ECLI:NL:CRVB:2012:BX0195
Centrale Raad van Beroep
- Hoger beroep
- Rechtspraak.nl
Afwijzing aanvraag bijzondere bijstand voor liposuctie op basis van voorliggende voorzieningen
In deze zaak heeft de Centrale Raad van Beroep op 3 juli 2012 uitspraak gedaan over de afwijzing van een aanvraag voor bijzondere bijstand voor de kosten van een liposuctie door het college van burgemeester en wethouders van ’s-Gravenhage. De appellante had in 2009 een aanvraag ingediend voor bijzondere bijstand, die door het college op 8 mei 2009 werd afgewezen. Het college stelde dat de zorgverzekeraar de voorliggende voorziening was en dat de kosten van liposuctie in de specifieke situatie van appellante niet noodzakelijk waren. De zorgverzekeraar had de aanvraag om vergoeding van de liposuctie afgewezen, omdat deze niet voldeed aan de voorwaarden van de Zorgverzekeringswet (Zvw) en het Besluit zorgverzekering.

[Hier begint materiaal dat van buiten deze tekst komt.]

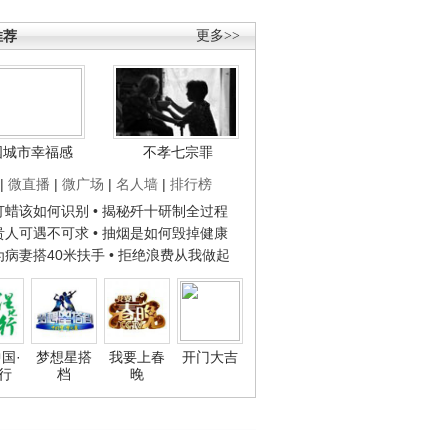
推荐
更多>>
国城市幸福感
不孝七宗罪
|
微直播
|
微广场
|
名人墙
|
排行榜
子打蜡该如何识别
• 揭秘歼十研制全过程
种贵人可遇不可求
• 抽烟是如何毁掉健康
人为病妻搭40米扶手
• 拒绝浪费从我做起
国·
梦想星搭
我要上春
开门大吉
行
档
晚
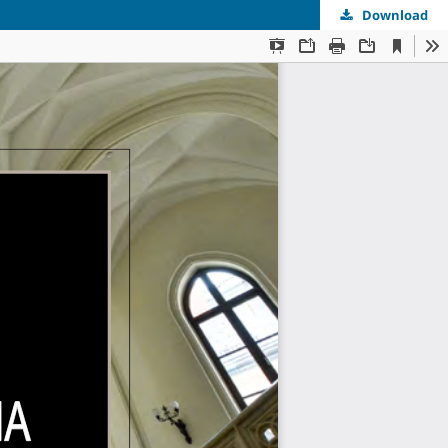
Download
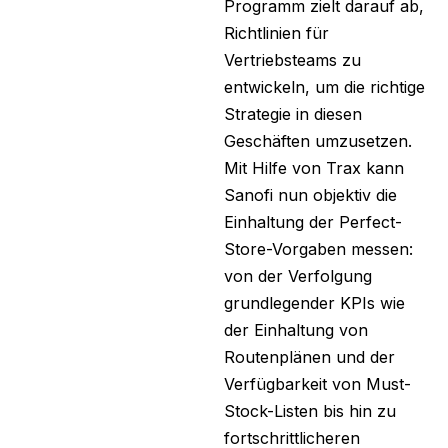
Programm zielt darauf ab,
Richtlinien für
Vertriebsteams zu
entwickeln, um die richtige
Strategie in diesen
Geschäften umzusetzen.
Mit Hilfe von Trax kann
Sanofi nun objektiv die
Einhaltung der Perfect-
Store-Vorgaben messen:
von der Verfolgung
grundlegender KPIs wie
der Einhaltung von
Routenplänen und der
Verfügbarkeit von Must-
Stock-Listen bis hin zu
fortschrittlicheren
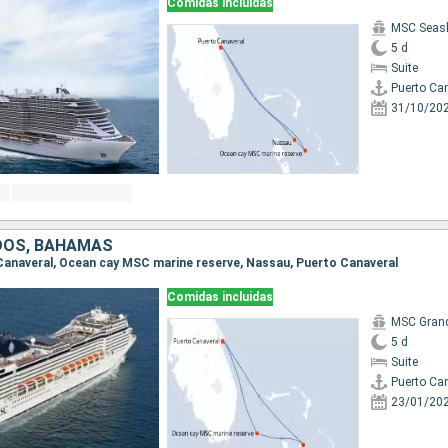
Comidas incluidas
MSC Seas
5 d
Suite
Puerto Ca
31/10/20
DOS, BAHAMAS
o Canaveral, Ocean cay MSC marine reserve, Nassau, Puerto Canaveral
Comidas incluidas
MSC Gran
5 d
Suite
Puerto Ca
23/01/20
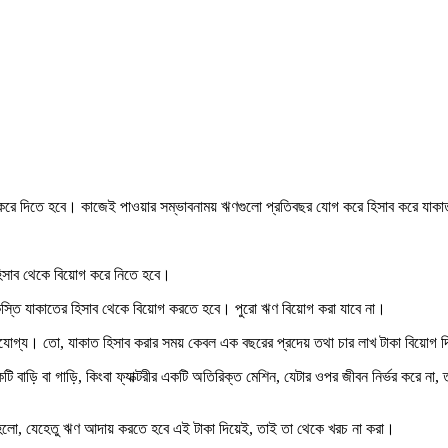
করে দিতে হবে। কাজেই পাওয়ার সম্ভাবনাময় ঋণগুলো প্রতিবছর যোগ করে হিসাব করে যাক
িসাব থেকে বিয়োগ করে নিতে হবে।
িস্তি যাকাতের হিসাব থেকে বিয়োগ করতে হবে। পুরো ঋণ বিয়োগ করা যাবে না।
োধযোগ্য। তো, যাকাত হিসাব করার সময় কেবল এক বছরের প্রদেয় তথা চার লাখ টাকা বিয়োগ 
টি বাড়ি বা গাড়ি, কিংবা ফ্যাক্টরীর একটি অতিরিক্ত মেশিন, যেটার ওপর জীবন নির্ভর করে ন
রণ হলো, যেহেতু ঋণ আদায় করতে হবে এই টাকা দিয়েই, তাই তা থেকে খরচ না করা।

De Raad overwoog dat de Zvw en de Algemene Wet Bijzondere Ziektekosten in beginsel als voorliggende, toereikende en passende voorzieningen worden beschouwd voor (para)medische zorg. De kosten van liposuctie worden niet vergoed, tenzij er sprake is van correctie van afwijkingen in het uiterlijk die gepaard gaan met aantoonbare lichamelijke functiestoornissen. In dit geval was er geen sprake van een dergelijke noodzaak, en de zorgverzekeraar had een afzonderlijke beslissing genomen over de noodzaak van de behandeling.
De Raad concludeerde dat er voor het college geen ruimte was om de gevraagde bijzondere bijstand toe te kennen, en dat artikel 15 van de Wet werk en bijstand (WWB) in de weg stond aan de toekenning van bijzondere bijstand. De uitspraak van de rechtbank ’s-Gravenhage werd bevestigd, en het hoger beroep van appellante werd afgewezen. De Raad oordeelde dat de aanvraag om bijzondere bijstand terecht was afgewezen, en dat er geen aanleiding was voor een veroordeling in de proceskosten.